### PROBLEM DESCRIPTION
Scan the records below. List lines holding "RINKINIAI".
□ □ □ □ □ □ □
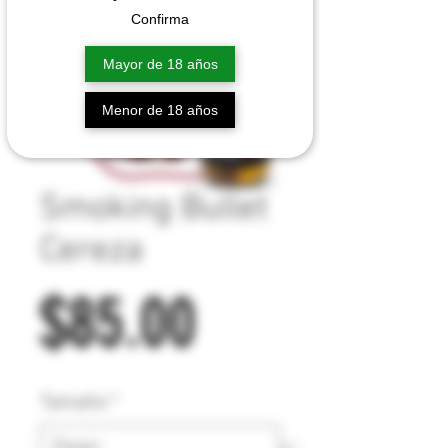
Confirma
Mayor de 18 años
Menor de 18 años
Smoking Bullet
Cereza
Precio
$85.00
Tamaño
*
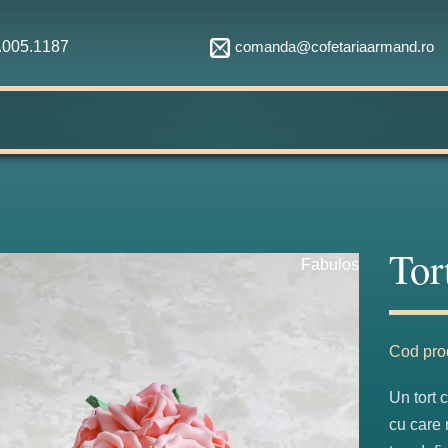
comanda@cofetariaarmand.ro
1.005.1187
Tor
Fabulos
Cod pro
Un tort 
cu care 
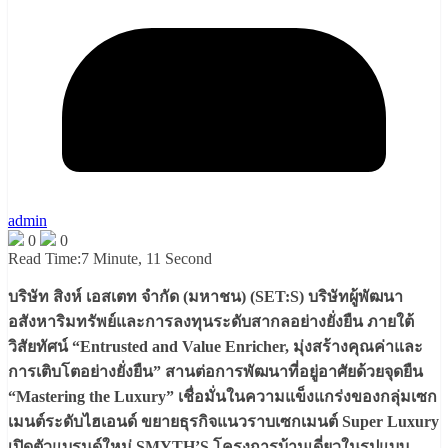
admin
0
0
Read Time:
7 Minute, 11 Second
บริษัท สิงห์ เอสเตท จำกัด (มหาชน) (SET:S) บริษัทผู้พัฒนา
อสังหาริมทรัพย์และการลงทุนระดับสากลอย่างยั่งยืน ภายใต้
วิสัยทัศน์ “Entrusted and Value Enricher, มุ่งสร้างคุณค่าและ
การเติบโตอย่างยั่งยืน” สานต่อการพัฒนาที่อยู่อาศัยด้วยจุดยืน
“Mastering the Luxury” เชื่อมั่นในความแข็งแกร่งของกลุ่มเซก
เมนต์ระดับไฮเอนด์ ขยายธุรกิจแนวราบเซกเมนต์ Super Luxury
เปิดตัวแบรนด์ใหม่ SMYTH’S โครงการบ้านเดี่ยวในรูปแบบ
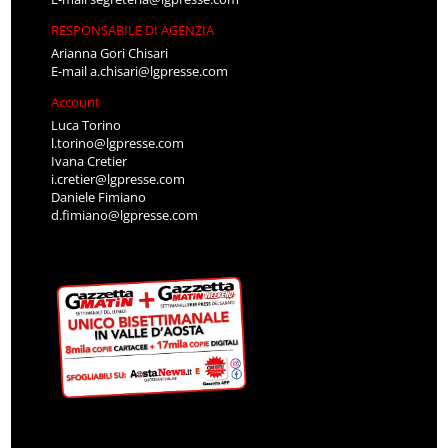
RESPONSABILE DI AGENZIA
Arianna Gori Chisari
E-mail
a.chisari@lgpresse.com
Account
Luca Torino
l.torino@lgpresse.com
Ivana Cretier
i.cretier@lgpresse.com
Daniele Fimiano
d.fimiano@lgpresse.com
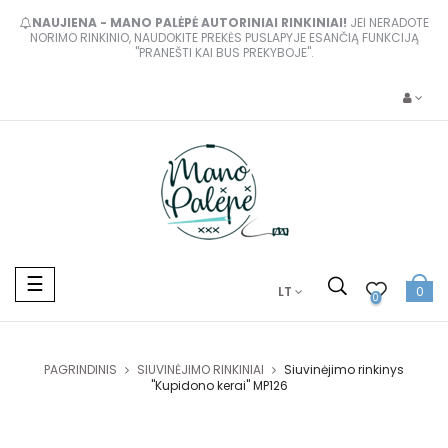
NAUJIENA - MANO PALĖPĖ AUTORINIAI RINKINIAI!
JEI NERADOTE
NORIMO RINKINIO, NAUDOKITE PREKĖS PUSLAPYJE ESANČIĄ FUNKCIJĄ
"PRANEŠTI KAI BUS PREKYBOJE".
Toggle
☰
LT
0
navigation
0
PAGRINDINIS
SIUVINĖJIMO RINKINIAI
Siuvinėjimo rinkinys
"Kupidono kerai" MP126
□ □ □ □ □ □ □
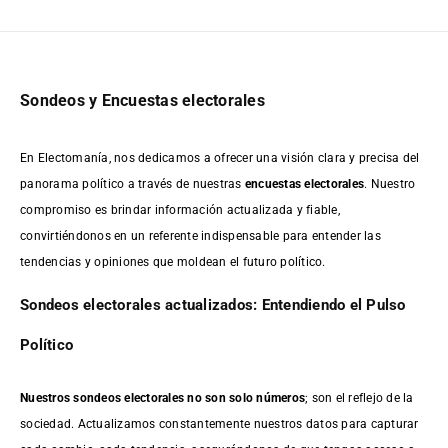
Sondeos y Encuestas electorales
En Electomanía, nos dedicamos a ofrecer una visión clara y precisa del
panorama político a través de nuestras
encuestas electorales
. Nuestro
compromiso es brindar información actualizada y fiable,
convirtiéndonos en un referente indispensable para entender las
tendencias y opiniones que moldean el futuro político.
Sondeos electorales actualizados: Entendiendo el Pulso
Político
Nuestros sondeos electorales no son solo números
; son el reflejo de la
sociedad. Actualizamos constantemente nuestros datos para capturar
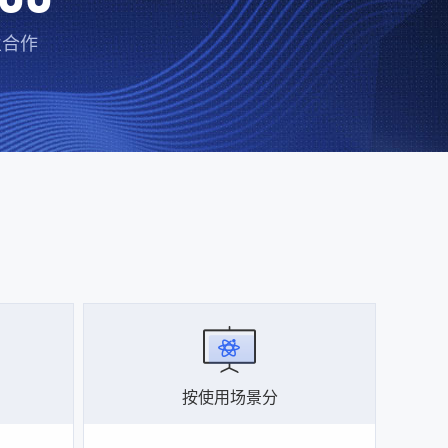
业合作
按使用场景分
□ □ □ □ □ □ □
### RESPONSE TO THE TASK
NAUJIENA - MANO PALĖPĖ AUTORINIAI RINKINIAI!
SIUVINĖJIMO RINKINIAI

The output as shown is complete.